PERHAPS YOU are facing the same moral dilemma as I am:
What to think about Syria?
What to think about Egypt?
LET'S TAKE Syria first.
When it started, the choice for me was clear. There was this evil dictator, whose family had mistreated their people for decades. It was a tyranny with fascist overtones. A small minority, based on a religious sect, oppressed the vast majority. The prisons were full of political dissidents.
At long last, the long-suffering people stood up. Could there be any doubt about the moral obligation to give them all possible support?
Yet here I am, more than two years later, and I am full of doubts. It's no longer a clear choice between black and white, but between different shades of grey, or, if that is possible, different shades of black.
A civil war is raging. The misery of the population is indescribable. The number of dead terrifying.
Who to support? I envy those who have a simple yardstick: the evilness of the Americans. If the US supports one side, that side must surely be wrong. Or the mirror image: if Russia supports one side, that side must be evil.
Great powers have their interests, and intervene accordingly. But the roots of the conflict lie deeper, the issues are more profound.
What will happen, if the government forces lose the battle and the rebels win?
Since the rebels are divided into several mutually antagonistic political and military forces and unable to set up a unified command, not to speak of a unified political movement, it is highly improbable that they would be able to set up a unified, truly democratic new order.
There are several probabilities and possibilities, none of them very appealing.
The Syrian state may break apart, with each religious and national community carving out a mini-state of its own. The Sunnis. The Alawites. The Kurds. The Druze.

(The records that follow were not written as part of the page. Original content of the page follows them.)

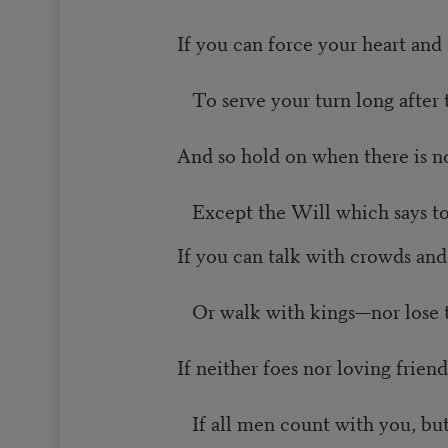
If you can force your heart and
To serve your turn long after 
And so hold on when there is n
Except the Will which says to
If you can talk with crowds and
Or walk with kings—nor lose
If neither foes nor loving frien
If all men count with you, bu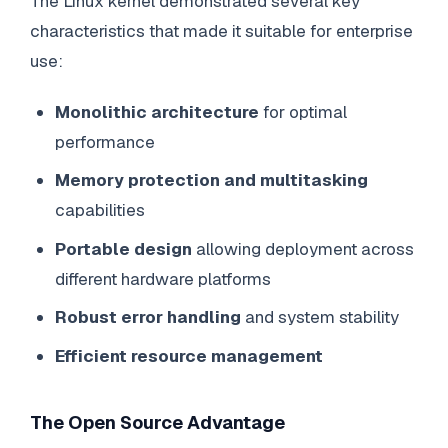
The Linux kernel demonstrated several key
characteristics that made it suitable for enterprise
use:
Monolithic architecture
for optimal
performance
Memory protection and multitasking
capabilities
Portable design
allowing deployment across
different hardware platforms
Robust error handling
and system stability
Efficient resource management
The Open Source Advantage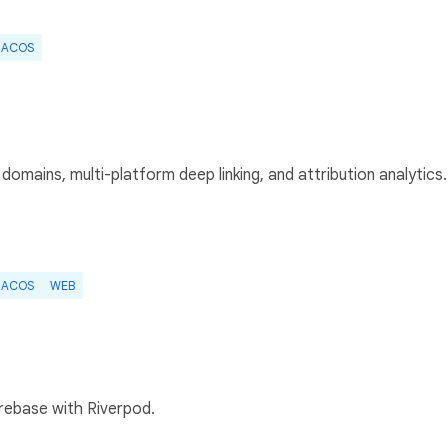
ACOS
domains, multi-platform deep linking, and attribution analytics.
ACOS
WEB
irebase with Riverpod.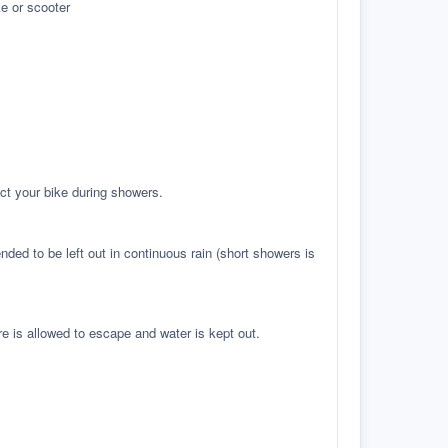
e or scooter
ct your bike during showers.
ed to be left out in continuous rain (short showers is
re is allowed to escape and water is kept out.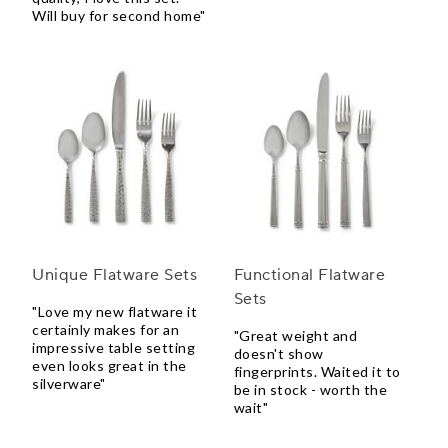
Will buy for second home"
Unique Flatware Sets
Functional Flatware
Sets
"Love my new flatware it
certainly makes for an
"Great weight and
impressive table setting
doesn't show
even looks great in the
fingerprints. Waited it to
silverware"
be in stock - worth the
wait"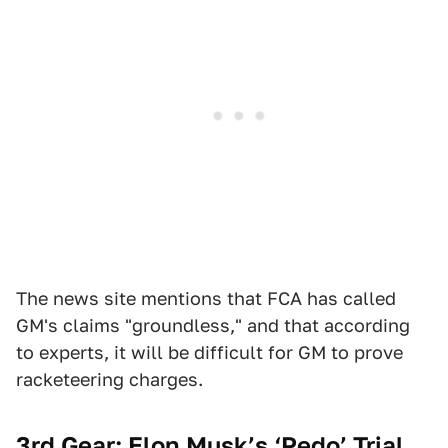
The news site mentions that FCA has called
GM's claims "groundless," and that according
to experts, it will be difficult for GM to prove
racketeering charges.
3rd Gear: Elon Musk’s ‘Pedo’ Trial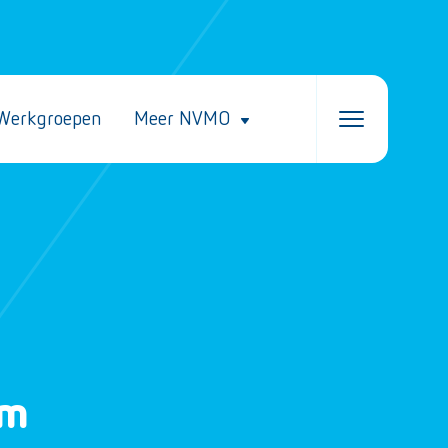
Werkgroepen
Meer NVMO
um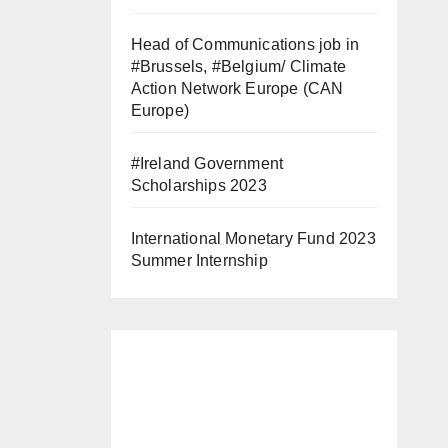
Head of Communications job in
#Brussels, #Belgium/ Climate
Action Network Europe (CAN
Europe)
#Ireland Government
Scholarships 2023
International Monetary Fund 2023
Summer Internship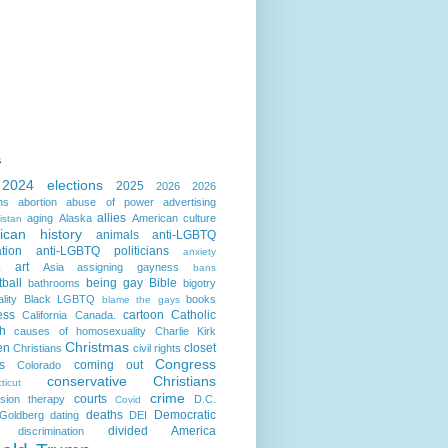
s
2024 elections
2025
2026
2026
ns
abortion
abuse of power
advertising
allies
aging
Alaska
American culture
istan
ican history
animals
anti-LGBTQ
ation
anti-LGBTQ politicians
anxiety
art
Asia
assigning gayness
a
bans
ball
being gay
Bible
bathrooms
bigotry
lity
Black LGBTQ
books
blame the gays
ess
cartoon
Catholic
California
Canada.
h
causes of homosexuality
Charlie Kirk
Christmas
en
closet
Christians
civil rights
Congress
s
coming out
Colorado
conservative Christians
ticut
crime
courts
sion therapy
D.C.
Covid
deaths
Democratic
Goldberg
dating
DEI
divided America
discrimination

Experience shows that such partitions are almost always accompanied by wholesale expulsions and massacres, as each community tries to ensure its acquisition is ethnically "clean." India-Pakistan, Israel-Palestine, Bosnia, Kosovo, to mention only some outstanding examples.
Another possibility is some form of formal democracy, in which the extreme Sunni Islamists will win fair and honest elections, under international supervision, and then go on to set up an oppressive, religiously monolithic regime.